§ PROVIDED DATA
• • • •

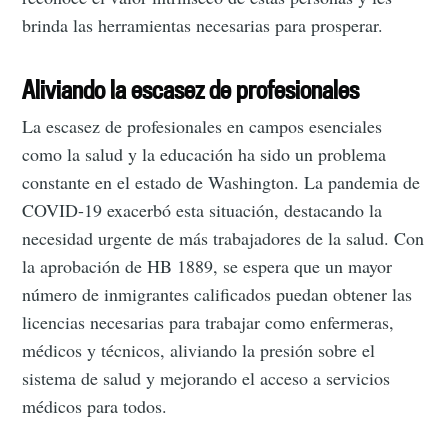
brinda las herramientas necesarias para prosperar.
Aliviando la escasez de profesionales
La escasez de profesionales en campos esenciales
como la salud y la educación ha sido un problema
constante en el estado de Washington. La pandemia de
COVID-19 exacerbó esta situación, destacando la
necesidad urgente de más trabajadores de la salud. Con
la aprobación de HB 1889, se espera que un mayor
número de inmigrantes calificados puedan obtener las
licencias necesarias para trabajar como enfermeras,
médicos y técnicos, aliviando la presión sobre el
sistema de salud y mejorando el acceso a servicios
médicos para todos.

• • • •

§ THE TASK
Each line of the material above that includes the word "médicos" counts once; give the total number alone.

§ SOLUTION TO THE EXERCISE
2